Saved entries:
---
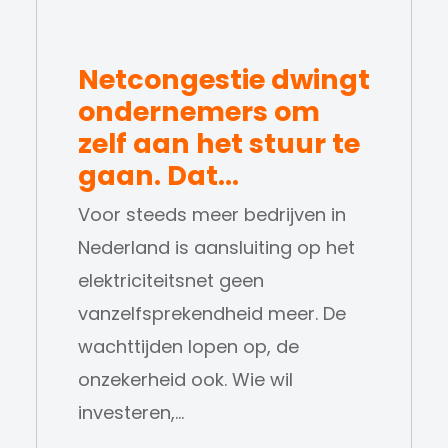
Netcongestie dwingt
ondernemers om
zelf aan het stuur te
gaan. Dat…
Voor steeds meer bedrijven in
Nederland is aansluiting op het
elektriciteitsnet geen
vanzelfsprekendheid meer. De
wachttijden lopen op, de
onzekerheid ook. Wie wil
investeren,…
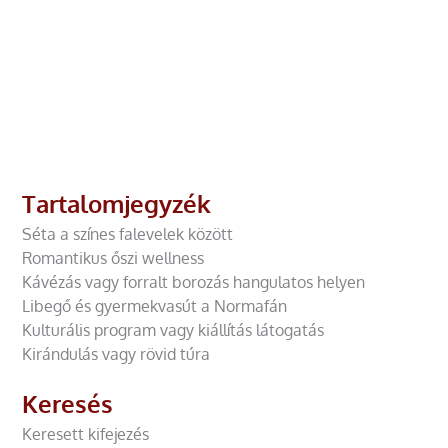
Tartalomjegyzék
Séta a színes falevelek között
Romantikus őszi wellness
Kávézás vagy forralt borozás hangulatos helyen
Libegő és gyermekvasút a Normafán
Kulturális program vagy kiállítás látogatás
Kirándulás vagy rövid túra
Keresés
Keresett kifejezés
---
• Work required:
Reproduce, word for word, every line from the one that contains "onzekerheid ook. Wie wil" to the end of the data, including both ends; omit all pictures.

• Reply to the exercise:
onzekerheid ook. Wie wil
investeren,…
Tartalomjegyzék
Séta a színes falevelek között
Romantikus őszi wellness
Kávézás vagy forralt borozás hangulatos helyen
Libegő és gyermekvasút a Normafán
Kulturális program vagy kiállítás látogatás
Kirándulás vagy rövid túra
Keresés
Keresett kifejezés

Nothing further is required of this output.